§ **DATA UNDER STUDY**:
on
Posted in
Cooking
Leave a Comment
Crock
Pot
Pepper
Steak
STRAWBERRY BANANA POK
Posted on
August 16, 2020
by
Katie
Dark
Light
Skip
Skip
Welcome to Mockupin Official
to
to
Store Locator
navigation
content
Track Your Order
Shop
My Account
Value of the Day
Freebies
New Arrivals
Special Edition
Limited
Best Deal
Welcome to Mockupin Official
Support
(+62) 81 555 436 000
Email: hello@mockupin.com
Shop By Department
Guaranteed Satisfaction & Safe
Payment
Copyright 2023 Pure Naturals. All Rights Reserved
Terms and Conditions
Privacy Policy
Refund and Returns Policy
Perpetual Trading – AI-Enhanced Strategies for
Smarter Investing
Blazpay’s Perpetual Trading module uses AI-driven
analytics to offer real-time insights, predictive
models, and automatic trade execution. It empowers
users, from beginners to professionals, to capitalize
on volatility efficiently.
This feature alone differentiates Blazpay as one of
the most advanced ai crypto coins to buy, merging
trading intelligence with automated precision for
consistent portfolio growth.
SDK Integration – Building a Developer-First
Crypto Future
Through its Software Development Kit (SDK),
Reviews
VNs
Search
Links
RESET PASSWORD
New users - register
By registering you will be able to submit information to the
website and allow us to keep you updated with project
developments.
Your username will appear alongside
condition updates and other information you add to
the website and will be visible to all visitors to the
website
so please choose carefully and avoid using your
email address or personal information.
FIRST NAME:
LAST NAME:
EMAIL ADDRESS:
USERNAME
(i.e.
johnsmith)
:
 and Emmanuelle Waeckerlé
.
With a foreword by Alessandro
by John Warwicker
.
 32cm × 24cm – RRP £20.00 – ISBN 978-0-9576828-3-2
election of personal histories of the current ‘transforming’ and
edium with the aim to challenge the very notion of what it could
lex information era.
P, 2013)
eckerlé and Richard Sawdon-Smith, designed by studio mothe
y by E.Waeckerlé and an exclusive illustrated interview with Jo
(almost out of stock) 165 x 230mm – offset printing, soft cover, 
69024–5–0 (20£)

§ **YOUR OBJECTIVE**:
Using the data above, report how many lines include the string "information" and add nothing to the number.

§ **ANSWER**:
4